▸ What you are asked to do:
In the copy, keep every line below as it is and leave out the pictures.

Collected data
= Beginning of Section =

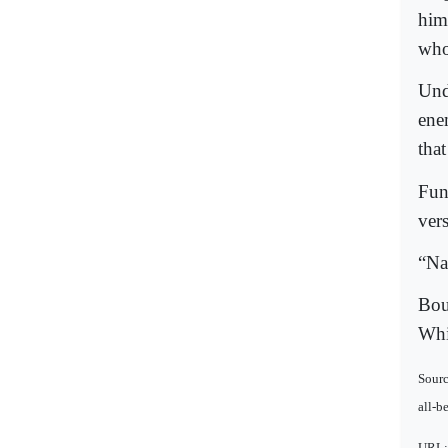
him
who
Und
ene
tha
Fun
ver
“Na
Bou
Whi
Sourc
all-b
URL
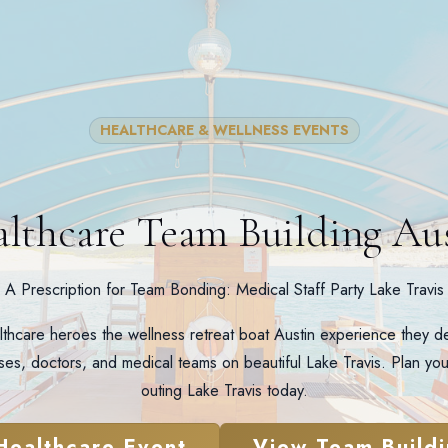
HEALTHCARE & WELLNESS EVENTS
lthcare Team Building Au
A Prescription for Team Bonding: Medical Staff Party Lake Travis
lthcare heroes the wellness retreat boat Austin experience they de
rses, doctors, and medical teams on beautiful Lake Travis. Plan you
outing Lake Travis today.
Healthcare Event
View Team Buildi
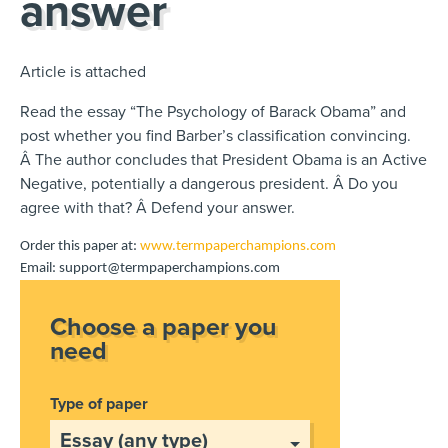
answer
Article is attached
Read the essay “The Psychology of Barack Obama” and
post whether you find Barber’s classification convincing.
Â The author concludes that President Obama is an Active
Negative, potentially a dangerous president. Â Do you
agree with that? Â Defend your answer.
Order this paper at:
www.termpaperchampions.com
Email: support@termpaperchampions.com
Choose a paper you
need
Type of paper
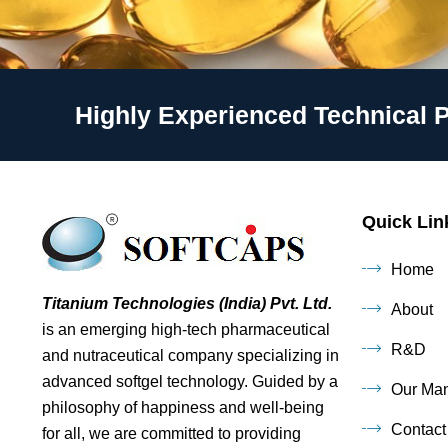
Highly Experienced Technical 
Quick Lin
Home
Titanium Technologies (India) Pvt. Ltd.
About
is an emerging high-tech pharmaceutical
R&D
and nutraceutical company specializing in
advanced softgel technology. Guided by a
Our Man
philosophy of happiness and well-being
Contact
for all, we are committed to providing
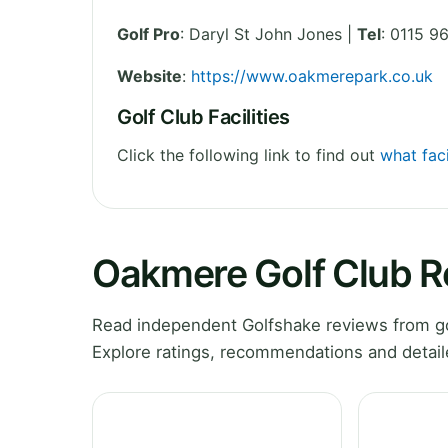
Golf Pro
: Daryl St John Jones |
Tel
: 0115 
Website
:
https://www.oakmerepark.co.uk
Golf Club Facilities
Click the following link to find out
what faci
Oakmere Golf Club 
Read independent Golfshake reviews from go
Explore ratings, recommendations and detail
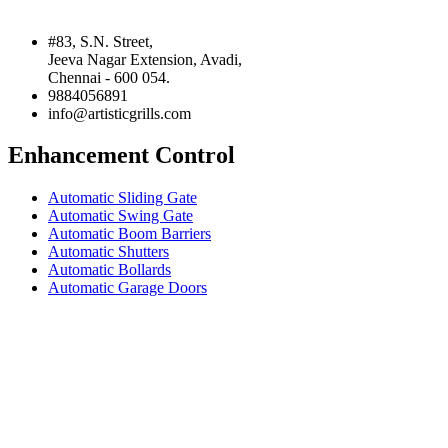
#83, S.N. Street,
Jeeva Nagar Extension, Avadi,
Chennai - 600 054.
9884056891
info@artisticgrills.com
Enhancement Control
Automatic Sliding Gate
Automatic Swing Gate
Automatic Boom Barriers
Automatic Shutters
Automatic Bollards
Automatic Garage Doors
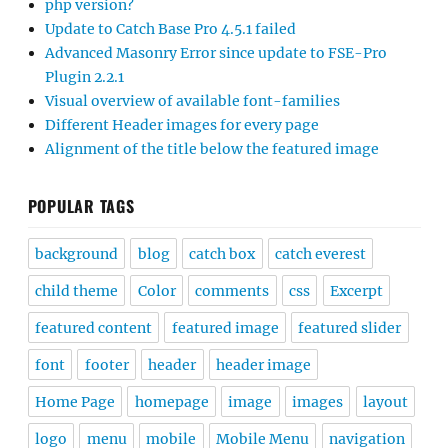
php version?
Update to Catch Base Pro 4.5.1 failed
Advanced Masonry Error since update to FSE-Pro
Plugin 2.2.1
Visual overview of available font-families
Different Header images for every page
Alignment of the title below the featured image
POPULAR TAGS
background
blog
catch box
catch everest
child theme
Color
comments
css
Excerpt
featured content
featured image
featured slider
font
footer
header
header image
Home Page
homepage
image
images
layout
logo
menu
mobile
Mobile Menu
navigation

= End of Section =

▸ Response to the task:
him
who
Und
ene
tha
Fun
ver
“Na
Bou
Whi
Sourc
all-b
URL
HEALTHCARE & WELLNESS EVENTS
lthcare Team Building Au
A Prescription for Team Bonding: Medical Staff Party Lake Travis
lthcare heroes the wellness retreat boat Austin experience they de
rses, doctors, and medical teams on beautiful Lake Travis. Plan you
outing Lake Travis today.
Healthcare Event
View Team Buildi
answer
Article is attached
Read the essay “The Psychology of Barack Obama” and
post whether you find Barber’s classification convincing.
Â The author concludes that President Obama is an Active
Negative, potentially a dangerous president. Â Do you
agree with that? Â Defend your answer.
Order this paper at:
www.termpaperchampions.com
Email: support@termpaperchampions.com
Choose a paper you
need
Type of paper
Highly Experienced Technical 
Quick Lin
Home
Titanium Technologies (India) Pvt. Ltd.
About
is an emerging high-tech pharmaceutical
R&D
and nutraceutical company specializing in
advanced softgel technology. Guided by a
Our Man
philosophy of happiness and well-being
Contact
for all, we are committed to providing
Golf Pro
: Daryl St John Jones |
Tel
: 0115 
Website
:
https://www.oakmerepark.co.uk
Golf Club Facilities
Click the following link to find out
what faci
Oakmere Golf Club 
Read independent Golfshake reviews from go
Explore ratings, recommendations and detail
#83, S.N. Street,
Jeeva Nagar Extension, Avadi,
Chennai - 600 054.
9884056891
info@artisticgrills.com
Enhancement Control
Automatic Sliding Gate
Automatic Swing Gate
Automatic Boom Barriers
Automatic Shutters
Automatic Bollards
Automatic Garage Doors
php version?
Update to Catch Base Pro 4.5.1 failed
Advanced Masonry Error since update to FSE-Pro
Plugin 2.2.1
Visual overview of available font-families
Different Header images for every page
Alignment of the title below the featured image
POPULAR TAGS
background
blog
catch box
catch everest
child theme
Color
comments
css
Excerpt
featured content
featured image
featured slider
font
footer
header
header image
Home Page
homepage
image
images
layout
logo
menu
mobile
Mobile Menu
navigation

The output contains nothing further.